The way Mid-South temperatures dip and swing can negatively lead to health problems in horses. Here are ways to help prevent colic in horses during sudden weather changes.
The ups and downs of Mid-South spring weather leave many of us feeling it: sneezing, runny nose, sore throat, and perhaps culminating with a lovely, Mid-South sinus infection. Most of us hope the weather will just hurry up and level out so we aren’t dealing with humid highs in the mid-80’s one day and dreary 50’s the next, like the weather we are experiencing this week. In the same way these temperature dips and swings affect human health, they can lead to health problems in horses as well.

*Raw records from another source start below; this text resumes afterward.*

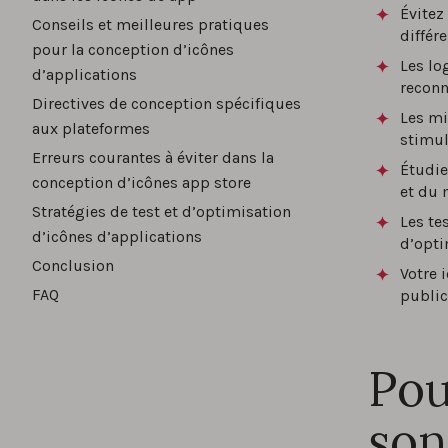
Évitez
Conseils et meilleures pratiques
différe
pour la conception d’icônes
Les lo
d’applications
reconn
Directives de conception spécifiques
Les mi
aux plateformes
stimul
Erreurs courantes à éviter dans la
Étudie
conception d’icônes app store
et du 
Stratégies de test et d’optimisation
Les te
d’icônes d’applications
d’opti
Conclusion
Votre 
FAQ
public
Pou
son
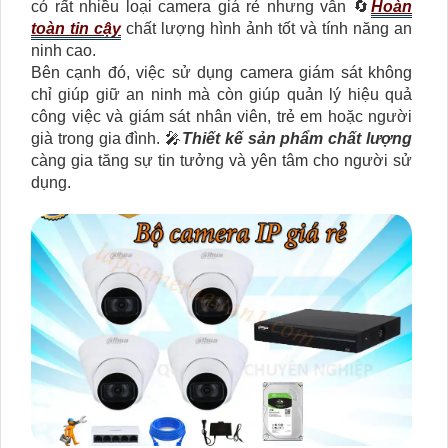
có rất nhiều loại camera giá rẻ nhưng vẫn 🔄
Hoàn
toàn tin cậy
chất lượng hình ảnh tốt và tính năng an
ninh cao.
Bên cạnh đó, việc sử dụng camera giám sát không
chỉ giúp giữ an ninh mà còn giúp quản lý hiệu quả
công việc và giám sát nhân viên, trẻ em hoặc người
già trong gia đình. 🎤
Thiết kế sản phẩm chất lượng
càng gia tăng sự tin tưởng và yên tâm cho người sử
dụng.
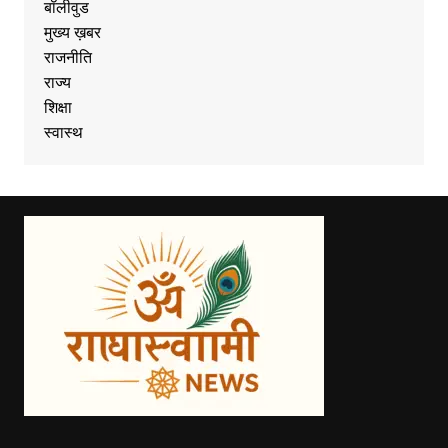
बॉलीवुड
मुख्य ख़बर
राजनीति
राज्य
शिक्षा
स्वास्थ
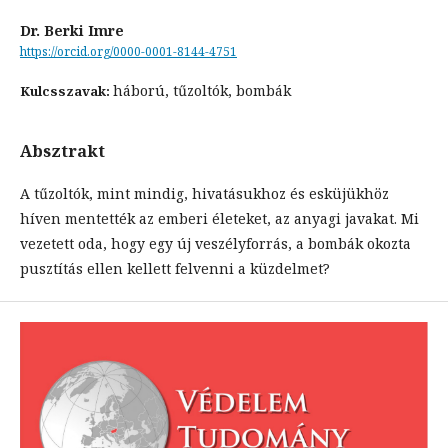
Dr. Berki Imre
https://orcid.org/0000-0001-8144-4751
háború, tűzoltók, bombák
Kulcsszavak:
Absztrakt
A tűzoltók, mint mindig, hivatásukhoz és esküjükhöz
híven mentették az emberi életeket, az anyagi javakat. Mi
vezetett oda, hogy egy új veszélyforrás, a bombák okozta
pusztítás ellen kellett felvenni a küzdelmet?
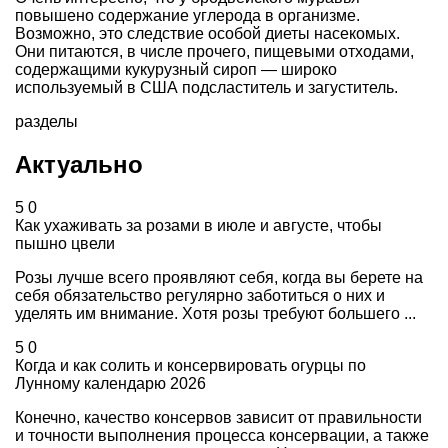
повышено содержание углерода в организме.
Возможно, это следствие особой диеты насекомых.
Они питаются, в числе прочего, пищевыми отходами,
содержащими кукурузный сироп — широко
используемый в США подсластитель и загуститель.
разделы
Актуально
5
0
Как ухаживать за розами в июле и августе, чтобы
пышно цвели
Розы лучше всего проявляют себя, когда вы берете на
себя обязательство регулярно заботиться о них и
уделять им внимание. Хотя розы требуют большего ...
5
0
Когда и как солить и консервировать огурцы по
Лунному календарю 2026
Конечно, качество консервов зависит от правильности
и точности выполнения процесса консервации, а также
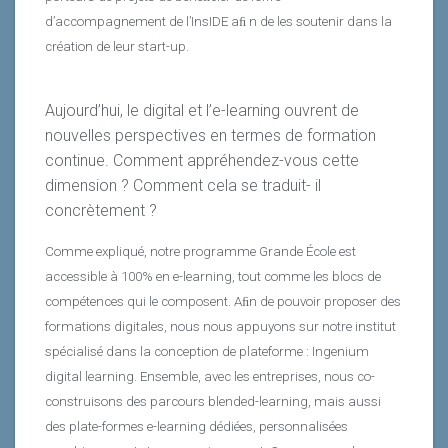
d’accompagnement de l’InsIDE aﬁ n de les soutenir dans la
création de leur start-up.
Aujourd’hui, le digital et l’e-learning ouvrent de
nouvelles perspectives en termes de formation
continue. Comment appréhendez-vous cette
dimension ? Comment cela se traduit- il
concrètement ?
Comme expliqué, notre programme Grande École est
accessible à 100% en e-learning, tout comme les blocs de
compétences qui le composent. Aﬁn de pouvoir proposer des
formations digitales, nous nous appuyons sur notre institut
spécialisé dans la conception de plateforme : Ingenium
digital learning. Ensemble, avec les entreprises, nous co-
construisons des parcours blended-learning, mais aussi
des plate-formes e-learning dédiées, personnalisées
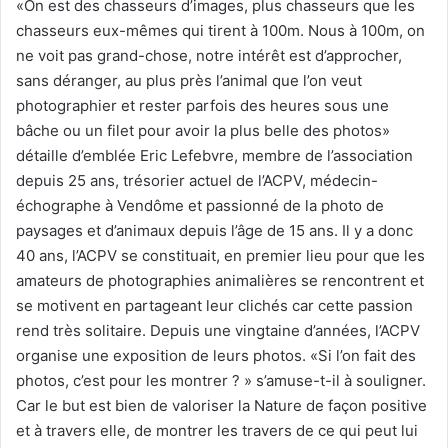
«On est des chasseurs d’images, plus chasseurs que les
chasseurs eux-mêmes qui tirent à 100m. Nous à 100m, on
ne voit pas grand-chose, notre intérêt est d’approcher,
sans déranger, au plus près l’animal que l’on veut
photographier et rester parfois des heures sous une
bâche ou un filet pour avoir la plus belle des photos»
détaille d’emblée Eric Lefebvre, membre de l’association
depuis 25 ans, trésorier actuel de l’ACPV, médecin-
échographe à Vendôme et passionné de la photo de
paysages et d’animaux depuis l’âge de 15 ans. Il y a donc
40 ans, l’ACPV se constituait, en premier lieu pour que les
amateurs de photographies animalières se rencontrent et
se motivent en partageant leur clichés car cette passion
rend très solitaire. Depuis une vingtaine d’années, l’ACPV
organise une exposition de leurs photos. «Si l’on fait des
photos, c’est pour les montrer ? » s’amuse-t-il à souligner.
Car le but est bien de valoriser la Nature de façon positive
et à travers elle, de montrer les travers de ce qui peut lui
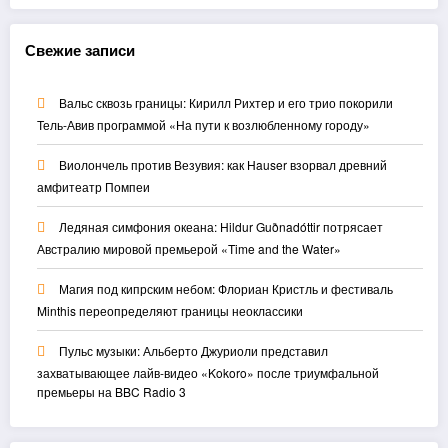
Свежие записи
Вальс сквозь границы: Кирилл Рихтер и его трио покорили
Тель-Авив программой «На пути к возлюбленному городу»
Виолончель против Везувия: как Hauser взорвал древний
амфитеатр Помпеи
Ледяная симфония океана: Hildur Guðnadóttir потрясает
Австралию мировой премьерой «Time and the Water»
Магия под кипрским небом: Флориан Кристль и фестиваль
Minthis переопределяют границы неоклассики
Пульс музыки: Альберто Джуриоли представил
захватывающее лайв-видео «Kokoro» после триумфальной
премьеры на BBC Radio 3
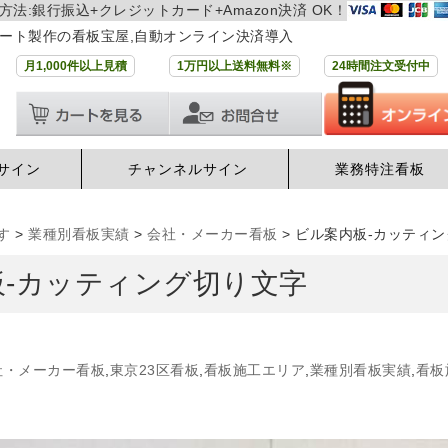
方法:銀行振込+クレジットカード+Amazon決済 OK！
ート製作の看板宝屋,自動オンライン決済導入
月1,000件以上見積
1万円以上送料無料※
24時間注文受付中
サイン
チャンネルサイン
業務特注看板
す
>
業種別看板実績
>
会社・メーカー看板
>
ビル案内板-カッティ
板-カッティング切り文字
社・メーカー看板
,
東京23区看板
,
看板施工エリア
,
業種別看板実績
,
看板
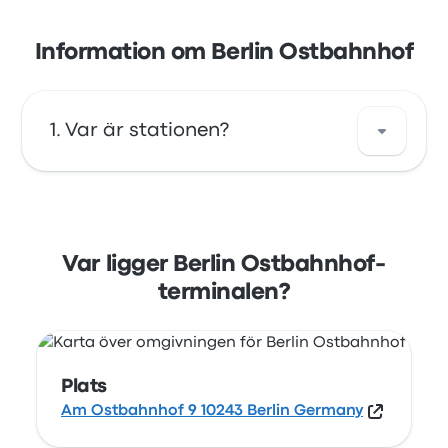
Information om Berlin Ostbahnhof
Var är stationen?
Adressen för Berlin Ostbahnhof är Am
Ostbahnhof 9 10243 Berlin Germany. Se läget
för den här busshållplatsen i Berlin på en
Var ligger Berlin Ostbahnhof-
karta.
terminalen?
Plats
Am Ostbahnhof 9 10243 Berlin Germany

Most equestrians have heard that changing weather causes colic in horses. However, it’s not the actual weather itself. The temperature and wind speed aren’t the culprits themselves, but the changes in routine, eating habits, and movement patterns these weather conditions can bring on in your horse are responsible for potentially precipitating a colic episode. Some studies even suggest barometric pressure can be a contributing factor when it comes to colic.

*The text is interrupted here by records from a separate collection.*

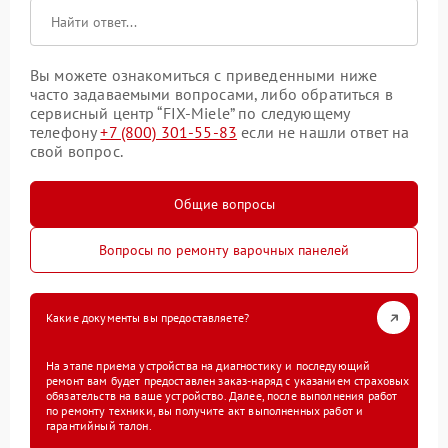
Вы можете ознакомиться с приведенными ниже
часто задаваемыми вопросами, либо обратиться в
сервисный центр “FIX-Miele” по следующему
телефону
+7 (800) 301-55-83
если не нашли ответ на
свой вопрос.
Общие вопросы
Вопросы по ремонту варочных панелей
Какие документы вы предоставляете?
На этапе приема устройства на диагностику и последующий
ремонт вам будет предоставлен заказ-наряд с указанием страховых
обязательств на ваше устройство. Далее, после выполнения работ
по ремонту техники, вы получите акт выполненных работ и
гарантийный талон.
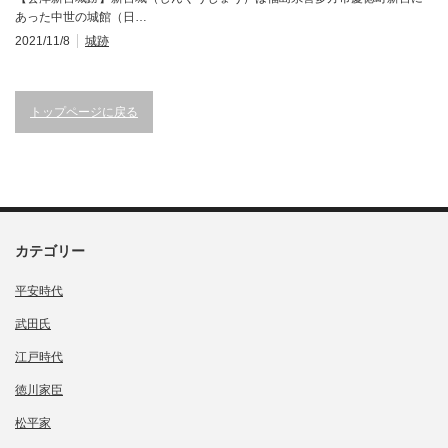
あった中世の城館（日…
2021/11/8
城跡
トップページに戻る
カテゴリー
平安時代
武田氏
江戸時代
徳川家臣
松平家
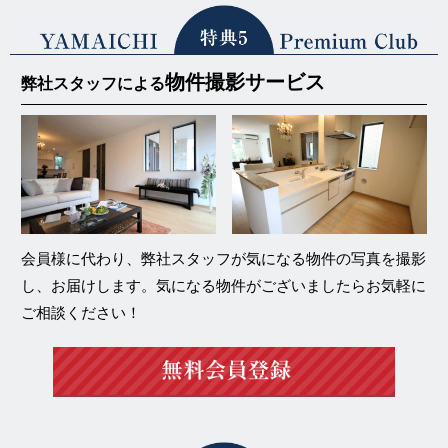
物件撮影サービス
弊社スタッフによる
会員様に代わり、弊社スタッフが気になる物件の写真を撮影
し、お届けします。気になる物件がございましたらお気軽に
ご相談ください！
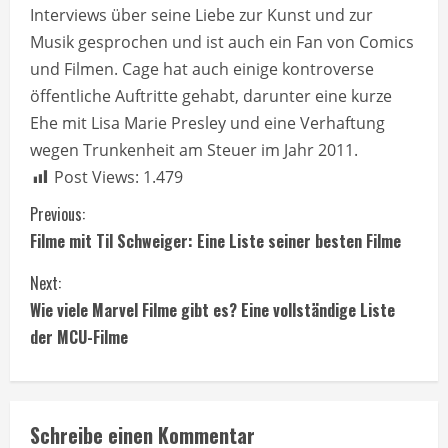
Interviews über seine Liebe zur Kunst und zur
Musik gesprochen und ist auch ein Fan von Comics
und Filmen. Cage hat auch einige kontroverse
öffentliche Auftritte gehabt, darunter eine kurze
Ehe mit Lisa Marie Presley und eine Verhaftung
wegen Trunkenheit am Steuer im Jahr 2011.
Post Views:
1.479
C
Previous:
Filme mit Til Schweiger: Eine Liste seiner besten Filme
o
Next:
n
Wie viele Marvel Filme gibt es? Eine vollständige Liste
t
der MCU-Filme
i
n
Schreibe einen Kommentar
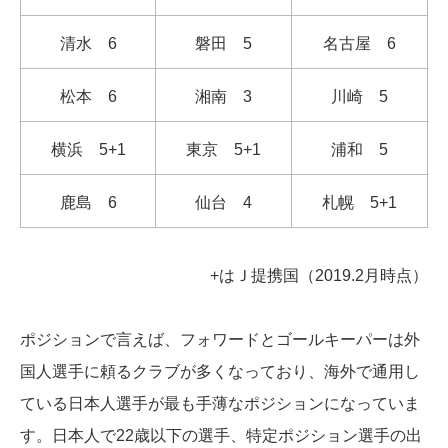
清水 6
磐田 5
名古屋 6
松本 6
湘南 3
川崎 5
横浜 5+1
東京 5+1
浦和 5
鹿島 6
仙台 4
札幌 5+1
+はＪ提携国（2019.2月時点）
ポジションで言えば、フォワードとゴールキーパーは外
国人選手に頼るクラブが多くなっており、海外で通用し
ている日本人選手が最も手薄なポジションになっていま
す。日本人で22歳以下の選手、特定ポジション選手の出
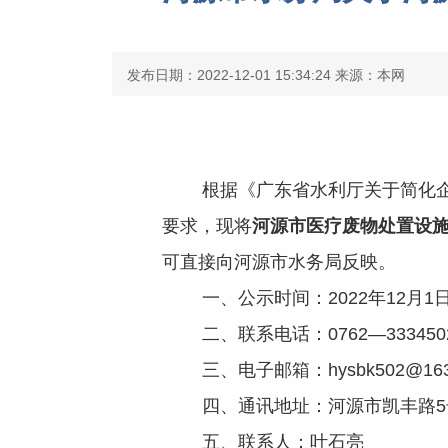
发布日期：2022-12-01 15:34:24
来源：本网
根据《
广东省水利厅关于简化
要求，现
将
河源市医疗废物处置设
可直接向河源市水务局反映。
一、公示时间：2022年12月1日
二、联系电话：0762—333450
三、电子邮箱：
hysbk502@16
四、通讯地址：河源市凯丰路5
五、联系人：叶石亮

As most horse owners and horse caregivers know, equine colic can surprise you and your horse any time. However, in the springtime gas colic is more likely to occur due to horses grazing on lush, spring grass that is high in sugar. A buildup of gas and excessive fermentation can easily occur in the horse’s gut as it forages on spring pastures. Our indecisive spring weather combined with this risk of spring gas colic can be a recipe for disaster for your horse..
What can you do to help prevent colic when the temperature drops 30 degrees within the same 24 hour period? First, try to entice your horse to drink more water. This can be done by giving the equine electrolytes, top dressing salt on its feed, adding water to its food, or even soaking its hay. Offering warm water when the temperatures drop may be an incentive to get your horse to drink more as well. Increasing water intake helps to combat the horse’s inclination to drink less when the weather changes from warmer to colder temperatures.
Another spring colic prevention tactic when the temperatures are fluctuating is to keep your horse moving as normal. With the recent spring storms and temperature changes, your horse’s turnout time may have been affected. Lightning, strong winds, and cooler temperatures may keep your horse in the stall more in an attempt to avoid the weather. This decreased mobility and lack of exercise can also predispose your horse to colic. Be sure to keep your horse moving, as this will keep its gut moving as well. When turnout is limited, take time to hand walk your horse, find a safe spot to turn it out (such as a covered arena), or even go for a ride on safe terrain when the weather clears.
Lastly, you may not want to make any sudden changes to your horse’s diet during this seasonal time of variable weather. Quick diet changes can also precipitate colic episodes. If you plan to change your horse’s type of feed or amount, consider waiting until the temperatures stabilize and make any changes gradually, as this should minimize the risk of digestive upset.